Laman

Jumat, 21 Oktober 2016

Mencintai Kehilangan #2

Ada yang selalu aku nantikan, kehadiran.
Ada yang selalu aku takutkan, kehilangan.
Tapi aku tidak mau hilang ingatan,
bahwa semua telah digariskan.

...

Ini merupakan cerita lanjutan, baca terlebih dahulu cerita sebelumnya di sini ya! :)

Hari itu Sabtu, tiga hari berselang selepas kita semua bersama-sama merayakan hari kemerdekaan negara kita tercinta: Indonesia. Saat itu, sependek perhitungan yang saya lakukan usia kehamilan saya sudah akan memasuki periode akhir trimester pertama. Sementara usia janin bisa jadi berselisih sekitar satu sampai tiga minggu kurang dari usia kandungan.

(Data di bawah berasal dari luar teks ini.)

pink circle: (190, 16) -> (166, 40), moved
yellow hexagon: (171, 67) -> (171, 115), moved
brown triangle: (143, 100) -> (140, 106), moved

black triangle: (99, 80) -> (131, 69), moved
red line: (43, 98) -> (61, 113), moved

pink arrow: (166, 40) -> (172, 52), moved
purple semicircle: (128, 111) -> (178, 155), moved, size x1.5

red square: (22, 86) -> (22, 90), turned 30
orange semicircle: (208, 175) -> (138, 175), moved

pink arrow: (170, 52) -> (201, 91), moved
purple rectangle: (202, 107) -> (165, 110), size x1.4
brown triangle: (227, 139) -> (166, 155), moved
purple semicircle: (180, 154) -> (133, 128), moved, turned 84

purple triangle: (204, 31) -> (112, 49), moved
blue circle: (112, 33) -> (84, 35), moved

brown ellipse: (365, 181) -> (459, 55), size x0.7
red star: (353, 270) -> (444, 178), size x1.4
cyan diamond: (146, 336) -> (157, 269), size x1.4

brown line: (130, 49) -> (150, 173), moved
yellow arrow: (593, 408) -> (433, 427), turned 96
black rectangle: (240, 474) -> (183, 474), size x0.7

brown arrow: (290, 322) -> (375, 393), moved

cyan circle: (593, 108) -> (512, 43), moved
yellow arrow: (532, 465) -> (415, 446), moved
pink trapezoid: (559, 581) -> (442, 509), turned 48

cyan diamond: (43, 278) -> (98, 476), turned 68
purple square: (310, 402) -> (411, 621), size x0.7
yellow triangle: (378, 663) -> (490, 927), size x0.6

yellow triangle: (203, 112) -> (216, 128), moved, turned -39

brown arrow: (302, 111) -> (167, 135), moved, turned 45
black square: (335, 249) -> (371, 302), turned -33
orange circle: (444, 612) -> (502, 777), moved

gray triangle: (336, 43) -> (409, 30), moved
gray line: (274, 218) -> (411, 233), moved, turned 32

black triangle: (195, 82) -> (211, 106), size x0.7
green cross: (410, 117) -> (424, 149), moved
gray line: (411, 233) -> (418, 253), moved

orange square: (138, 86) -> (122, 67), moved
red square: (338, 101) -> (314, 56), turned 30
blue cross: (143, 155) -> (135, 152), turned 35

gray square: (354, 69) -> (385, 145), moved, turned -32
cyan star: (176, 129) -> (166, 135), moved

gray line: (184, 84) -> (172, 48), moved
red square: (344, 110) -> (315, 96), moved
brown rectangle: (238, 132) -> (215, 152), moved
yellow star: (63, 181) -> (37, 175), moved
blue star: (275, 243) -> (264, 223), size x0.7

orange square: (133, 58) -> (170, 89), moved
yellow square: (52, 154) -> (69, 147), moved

ilustrasi dari app pregnancy+ per tanggal 18 Agustus 2016

Singkat cerita, sabtu itu kami (saya dan suami) ikut gerak jalan santai yang diadakan dalam rangka memeriahkan HUT RI Ke-71. Ya, Mengingat kehamilan saya yang tidak memiliki keluhan apa-apa dan kegiatannya ringan juga, kami ikut dalam kegiatan tersebut. Kegiatan pun berjalan dengan lancar. Setelahnya, semua masih tetap baik-baik saja, saya sehat-sehat saja, saya tidak merasakan pegal atau apa pun, karena memang kami pulang duluan dan tidak mengikuti semua rute jalan juga sih. Hehe.

Hingga sore itu...

Tiba-tiba, tanpa didahului rasa sakit, kram, kontraksi atau apa pun itu, ada —maaf— darah segar yang keluar. Saya mengalami pendarahan ringan. Iya, pendarahan, bukan flek, meski waktu sore itu hanya satu sampai dua tetes.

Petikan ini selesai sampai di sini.